Mockito and @MockBean let you isolate dependencies. The distinction matters: a plain Mockito mock lives in the test, while @MockBean replaces a bean inside the Spring context.

When it is useful

Mocking is not about replacing everything; it is about deliberately drawing the boundary of a test. In interviews, highlight common use cases and the related Spring annotations.

What interviewers ask

Common questions cover Mocking trade-offs, debugging, and production pitfalls.

3. Practical Usage

  • Use Mocking when the problem truly calls for it.
  • Look at configuration and annotations together because both shape runtime behavior in Spring.
  • During debugging always inspect startup logs, the bean graph, and active profiles.
  • Prefer small components with clear responsibilities.
  • In interviews, mention the production trade-off, not only the annotation name.

4. Code Examples

The following example demonstrates Mocking with real Spring annotations.
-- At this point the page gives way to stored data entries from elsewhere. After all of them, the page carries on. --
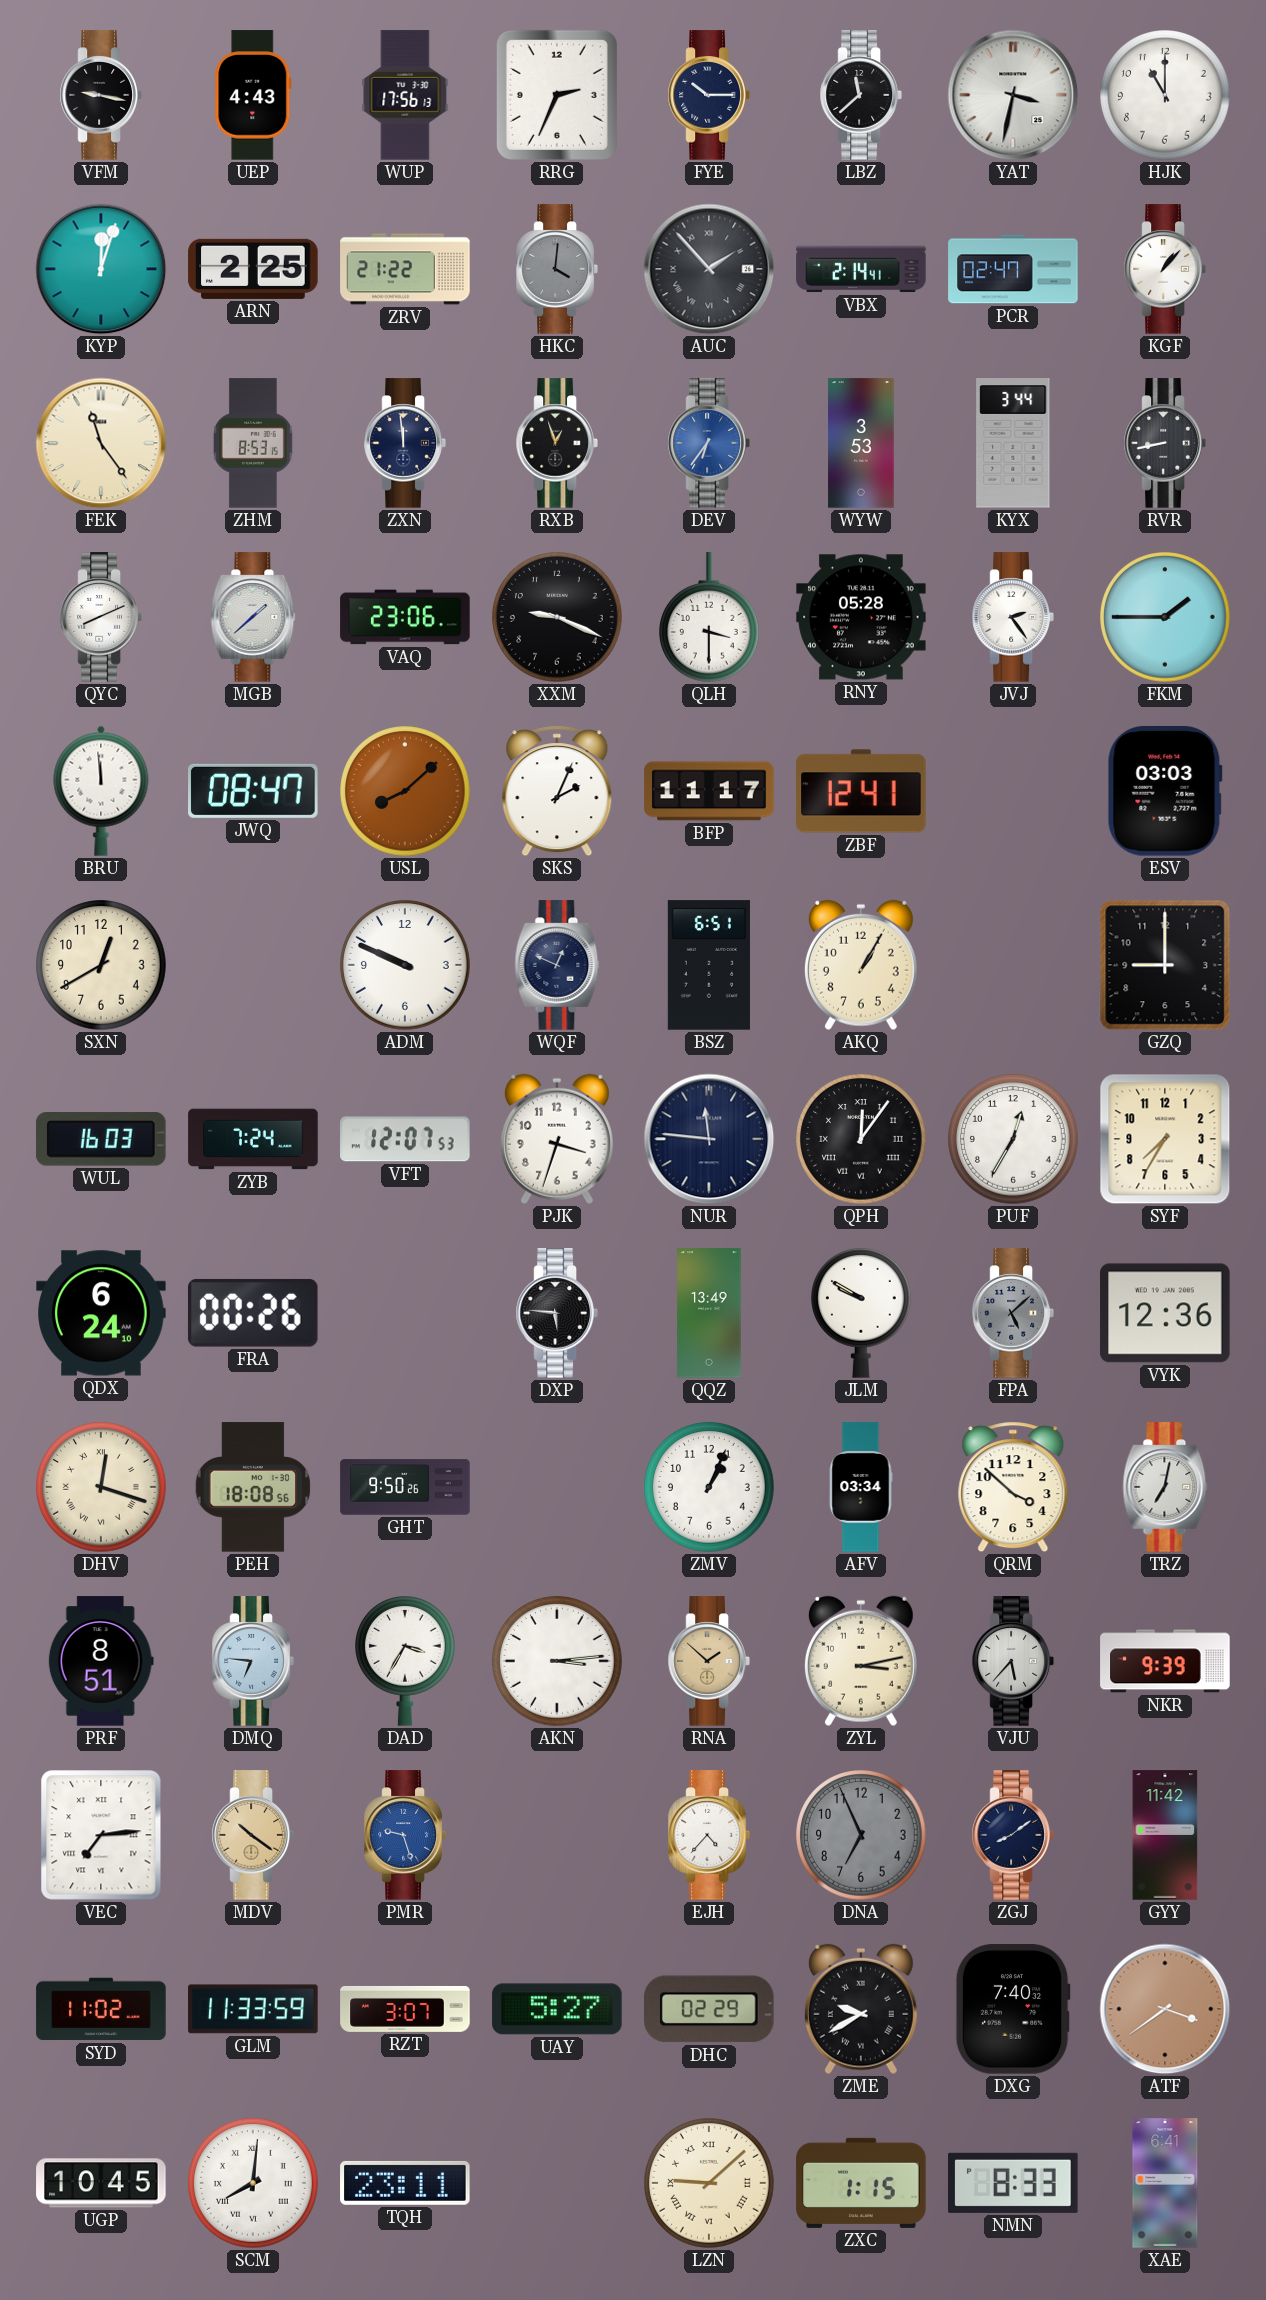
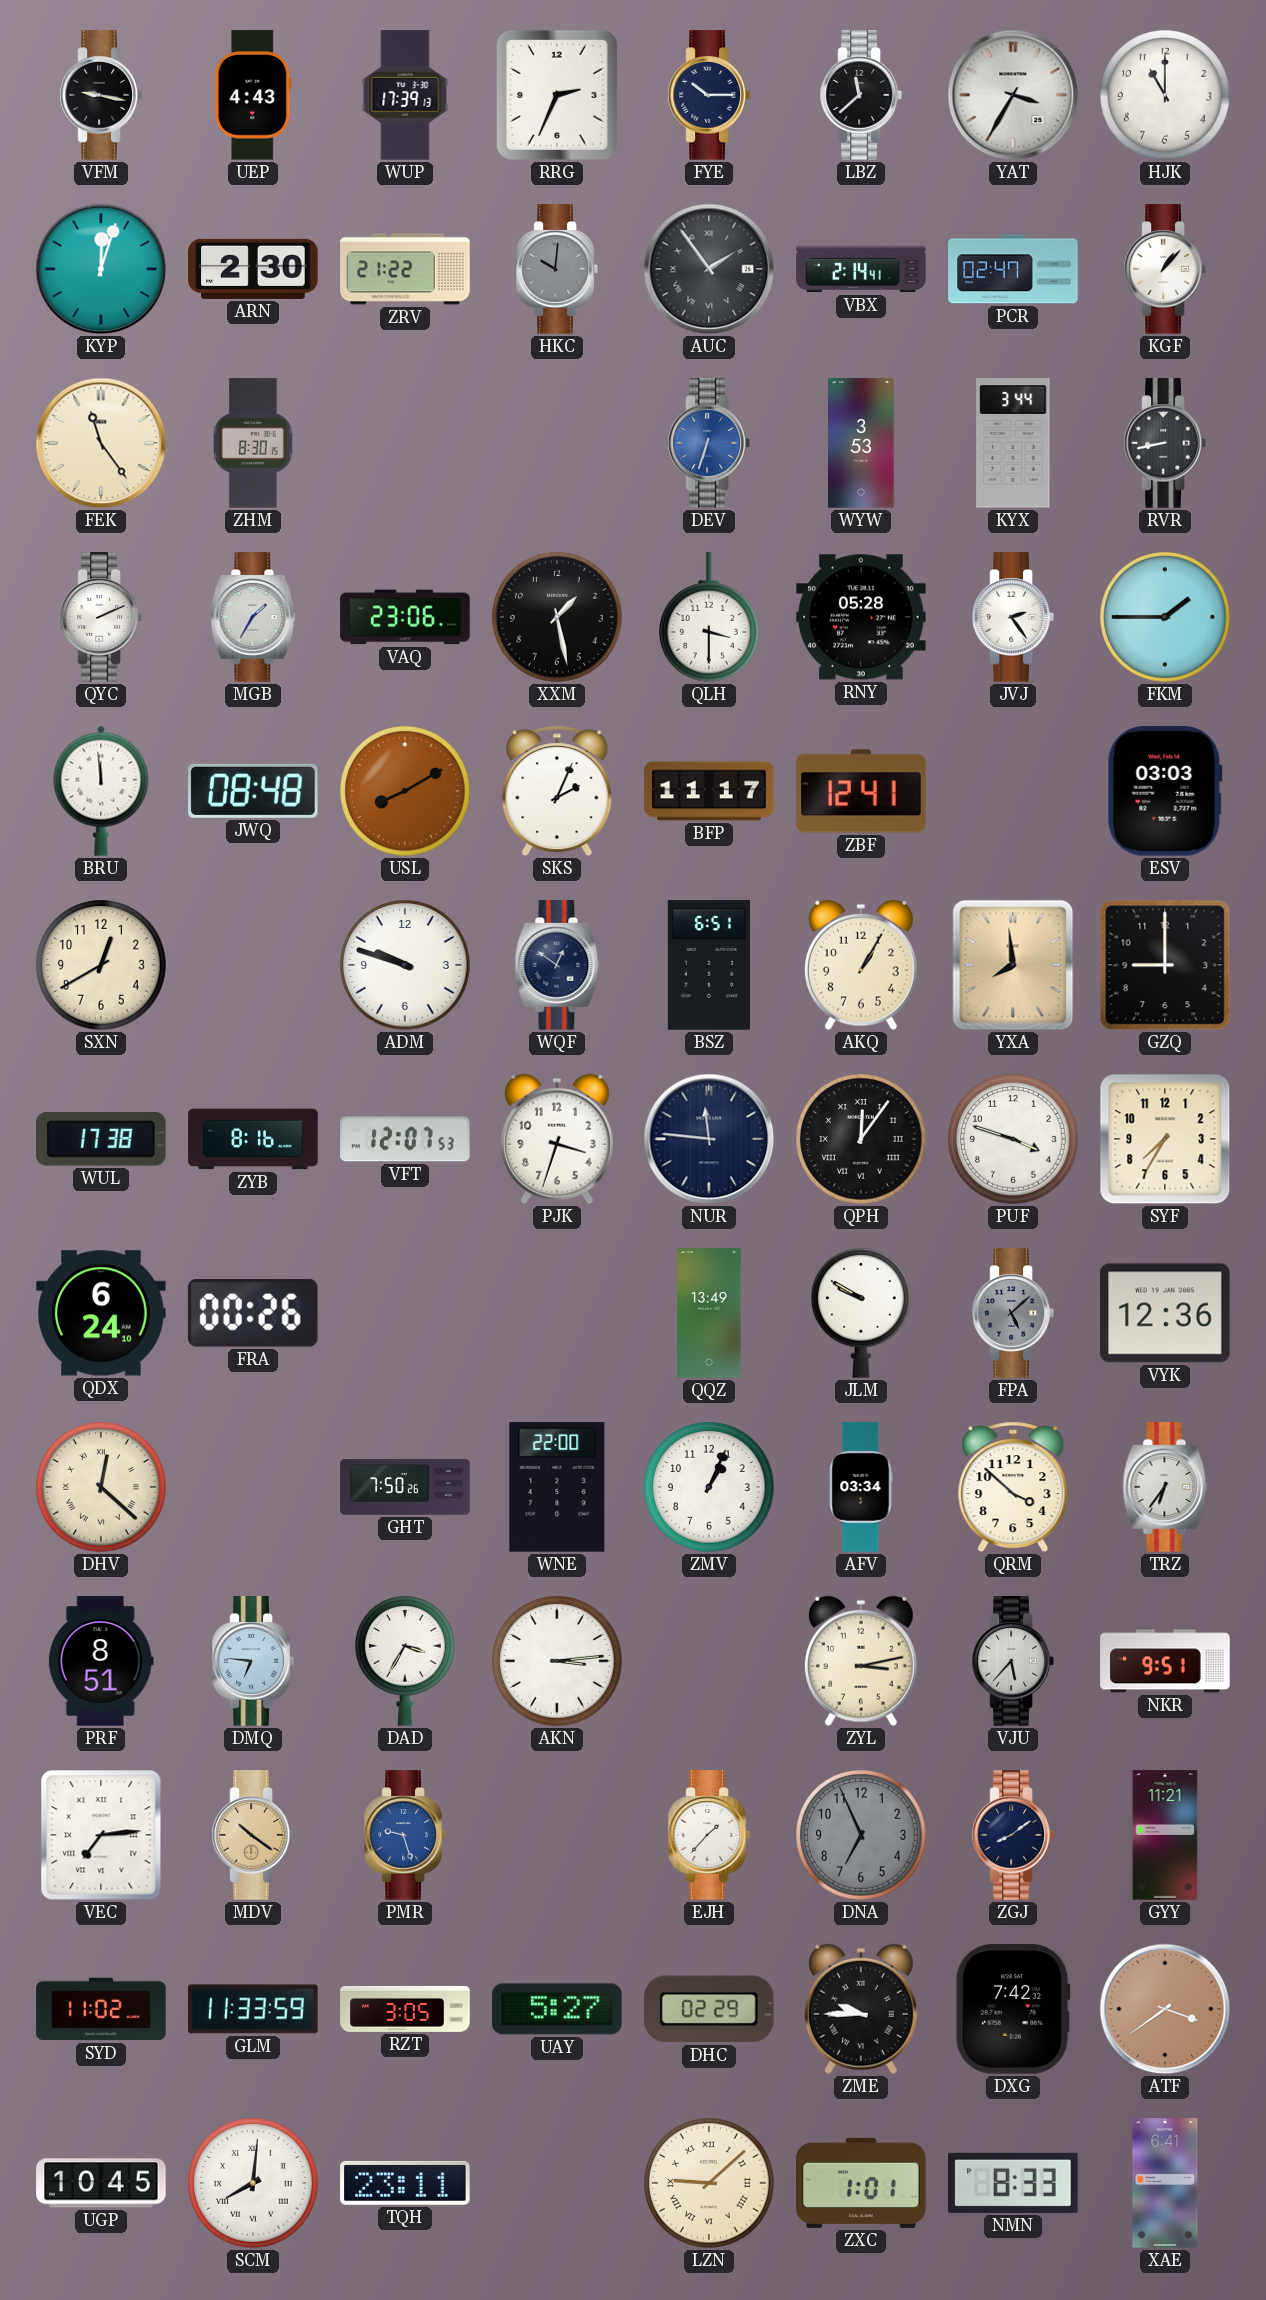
WUP: 17:56 -> 17:39
YAT: 3:32 -> 3:35
ARN: 2:25 -> 2:30
HKC: 4:01 -> 10:01
AUC: 1:53 -> 1:54
ZHM: 8:53 -> 8:30
ZXN: 11:59 -> none
RXB: 12:57 -> none
DEV: 6:36 -> 6:33
QYC: 8:11 -> 2:11
MGB: 1:38 -> 1:35
XXM: 9:19 -> 1:28
JWQ: 08:47 -> 08:48
USL: 8:08 -> 8:10
ADM: 9:49 -> 9:48
WQF: 12:49 -> 12:51
YXA: none -> 7:59
WUL: 16:03 -> 17:38
ZYB: 7:24 -> 8:16
PUF: 12:35 -> 3:48
DXP: 5:46 -> none
DHV: 12:18 -> 12:22
PEH: 18:08 -> none
GHT: 9:50 -> 7:50
WNE: none -> 22:00
TRZ: 7:02 -> 6:36
RNA: 1:52 -> none
NKR: 9:39 -> 9:51
EJH: 4:37 -> 1:37
GYY: 11:42 -> 11:21
RZT: 3:07 -> 3:05
ZME: 9:40 -> 9:45
DXG: 7:40 -> 7:42
ZXC: 1:15 -> 1:01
import org.junit.jupiter.api.Test;
import org.springframework.beans.factory.annotation.Autowired;
import org.springframework.boot.test.autoconfigure.web.servlet.WebMvcTest;
import org.springframework.boot.test.mock.mockito.MockBean;

import static org.mockito.BDDMockito.given;

@WebMvcTest(UserController.class)
class UserControllerTest {
    @MockBean
    UserService userService;

    @Autowired
    org.springframework.test.web.servlet.MockMvc mockMvc;

    @Test
    void shouldUseMockedService() {
        given(userService.findName(1L)).willReturn("Ada");
    }
}

Too many mocks can produce brittle tests that are tied to implementation details instead of behavior.

5. Trade-offs

  • Convention vs explicit configuration — Spring speeds development through convention, but sometimes explicit control is required for predictable behavior.
  • Fast development vs transparency — Less boilerplate is good, but too much framework magic can make debugging harder.
  • Abstraction vs control — Higher abstraction accelerates development, but you still need to understand low-level behavior.

6. Common Mistakes

  • Memorizing annotations without understanding runtime behavior.
  • Changing defaults without understanding the consequences.
  • Keeping oversized components with weak boundaries.
  • Ignoring logs and diagnostic tooling.
  • Not aligning the test strategy with the specific layer.

7. Senior-level Insights

  • A senior Spring engineer also looks at which proxy, bean post-processor, or filter is active under the hood.
  • Most hard bugs are not about annotation names but about lifecycle and ordering.
  • In production thinking, startup time, memory, observability, and rollback strategy all matter.

8. Glossary

  • Mocking: A Spring concept or mechanism related to this topic.
  • Bean: An object managed by Spring.
  • Proxy: An intermediate object that can add behavior.
  • Configuration: Properties or bean definitions that shape runtime behavior.
  • Context: The current application container state in Spring.

9. Cheatsheet

  • Mocking is not about replacing everything; it is about deliberately drawing the boundary of a test.
  • Understand the underlying lifecycle.
  • In interviews, mention the trade-off, not just the annotation.
  • For production bugs, start with logs, bean graph, and active profiles.
  • The simplest working solution is often the best one.